I think the actual wording is a bit bogus, but let's see if we can reverse engineer the intent...

The first part, "It is a Syntax Error if StatementList Contains super" is saying that `super` is illegal in the top-level code of actual scripts and is also illegal in arrow functions (because Contains drills into them) that are contained in such top-level code. Basically, we want all of the following to be illegal in Scripts:

let x=super.foo();
let y = ()=>super.foo();
let z=()=>()=>super.foo();

That part seems fine. But it needs to be restricted because Script is used to parse eval code and we want to be able to say things like:

let obj = {
foo() {
eval(`
let x=super.foo();
let y = ()=>super.foo();
let z=()=>()=>super.foo();
`);
};

without generating a early error. So, I have the clause "...unless the source code containing super is eval code that is being processed by a direct eval that is contained in function code..."

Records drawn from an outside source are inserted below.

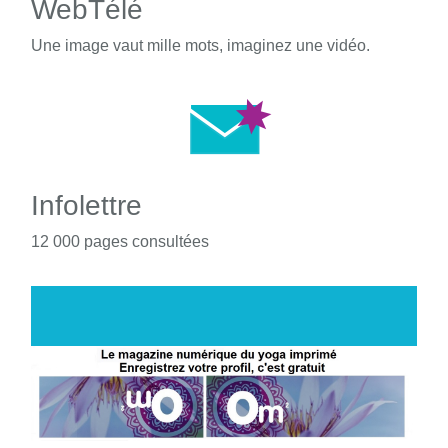
WebTélé
Une image vaut mille mots, imaginez une vidéo.
Infolettre
12 000 pages consultées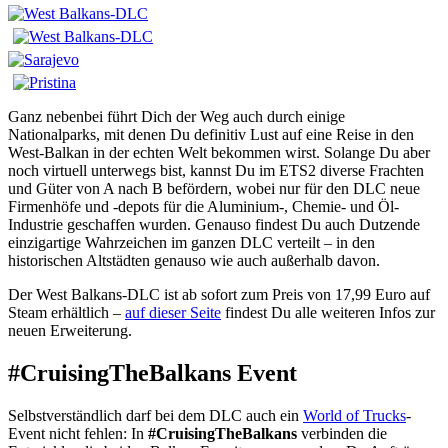
Ganz nebenbei führt Dich der Weg auch durch einige
Nationalparks, mit denen Du definitiv Lust auf eine Reise in den
West-Balkan in der echten Welt bekommen wirst. Solange Du aber
noch virtuell unterwegs bist, kannst Du im ETS2 diverse Frachten
und Güter von A nach B befördern, wobei nur für den DLC neue
Firmenhöfe und -depots für die Aluminium-, Chemie- und Öl-
Industrie geschaffen wurden. Genauso findest Du auch Dutzende
einzigartige Wahrzeichen im ganzen DLC verteilt – in den
historischen Altstädten genauso wie auch außerhalb davon.
Der West Balkans-DLC ist ab sofort zum Preis von 17,99 Euro auf
Steam erhältlich –
auf dieser Seite
findest Du alle weiteren Infos zur
neuen Erweiterung.
#CruisingTheBalkans Event
Selbstverständlich darf bei dem DLC auch ein
World of Trucks
-
Event nicht fehlen: In
#CruisingTheBalkans
verbinden die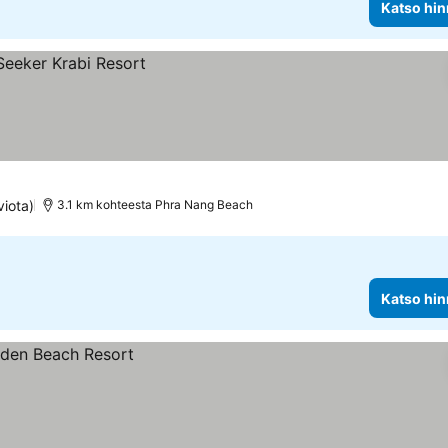
Katso hin
viota)
3.1 km kohteesta Phra Nang Beach
Katso hin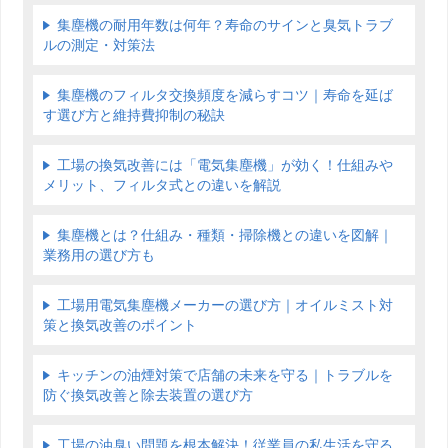
集塵機の耐用年数は何年？寿命のサインと臭気トラブ
ルの測定・対策法
集塵機のフィルタ交換頻度を減らすコツ｜寿命を延ば
す選び方と維持費抑制の秘訣
工場の換気改善には「電気集塵機」が効く！仕組みや
メリット、フィルタ式との違いを解説
集塵機とは？仕組み・種類・掃除機との違いを図解｜
業務用の選び方も
工場用電気集塵機メーカーの選び方｜オイルミスト対
策と換気改善のポイント
キッチンの油煙対策で店舗の未来を守る｜トラブルを
防ぐ換気改善と除去装置の選び方
工場の油臭い問題を根本解決！従業員の私生活を守る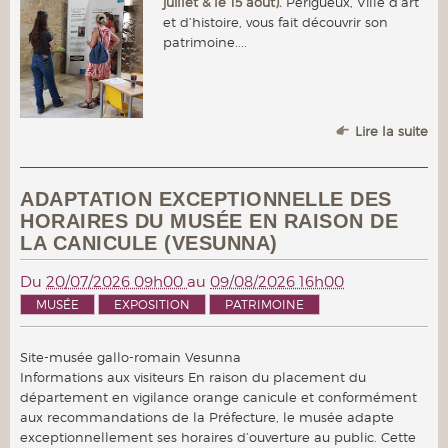
juillet & le 15 août).
Périgueux, Ville d’art
et d’histoire, vous fait découvrir son
patrimoine....
Lire la suite
ADAPTATION EXCEPTIONNELLE DES
HORAIRES DU MUSÉE EN RAISON DE
LA CANICULE (VESUNNA)
Du
20/07/2026 09h00
au
09/08/2026 16h00
MUSÉE
EXPOSITION
PATRIMOINE
Site-musée gallo-romain Vesunna
Informations aux visiteurs En raison du placement du
département en vigilance orange canicule et conformément
aux recommandations de la Préfecture, le musée adapte
exceptionnellement ses horaires d’ouverture au public. Cette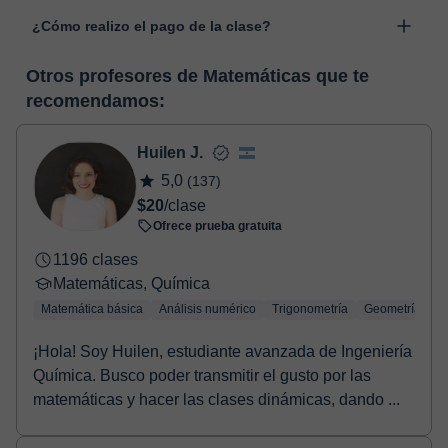
Las clases se realizan en el aula virtual de Classgap,
“Cambiar fecha”.
¿Cómo realizo el pago de la clase?
desarrollada para el ámbito formativo con muchas
funcionalidades específicas para ello, como el vídeo-chat, la
En el momento en que selecciones una clase o un pack de
pizarra virtual o el editor de textos a tiempo real. En el siguiente
Otros profesores de Matemáticas que te
horas, podrás realizar el pago mediante nuestro TPV virtual.
enlace puedes ver una demo del aula y conocerla:
Ver aula
recomendamos:
Tienes dos opciones para efectuar el pago:
virtual
- Tarjeta de crédito.
- Paypal.
Huilen J.
Una vez realices el pago de la clase, recibirás un email de
5,0
(137)
confirmación de la reserva.
$20
/clase
Ofrece prueba gratuita
1196 clases
Matemáticas, Química
Matemática básica
Análisis numérico
Trigonometría
Geometría
¡Hola! Soy Huilen, estudiante avanzada de Ingeniería
Química. Busco poder transmitir el gusto por las
matemáticas y hacer las clases dinámicas, dando ...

But that, by it self, would allow

let y1= ()=>eval("super.foo()");

which should be illegal. So, I finished the "unless" clause with the restriction "...that is not the function code of an ArrowFunction."

That correctly handles top-level arrow functions, but it unintentionally also makes things like this illegal:

let obj = {
foo() {
eval(`
let y = ()=>eval("super.foo()");
`);
};

There is the additional problem, that (because of the instantiation reform changes) this should be illegal:

function f() {
eval("super.foo()");
}

But, the above rule for StatementList will not produce an early error for it. (I think this is something I missed updating when I did the Instantiation reform work in January).

I think, what we really need to say for direct eval is something along the lines of: it is an early error if the StatementList contains `super` and replacing the direct eval with a super reference would have produced an early error. (but I think it is more complicated to state than this). However we state it, it should be part of the eval semantics and not included in 15.1.1. Then the 15.1.1 rule could be:

It is a Syntax Error if StatementList Contains super unless the source code containing super is eval code that is being processed by a direct eval.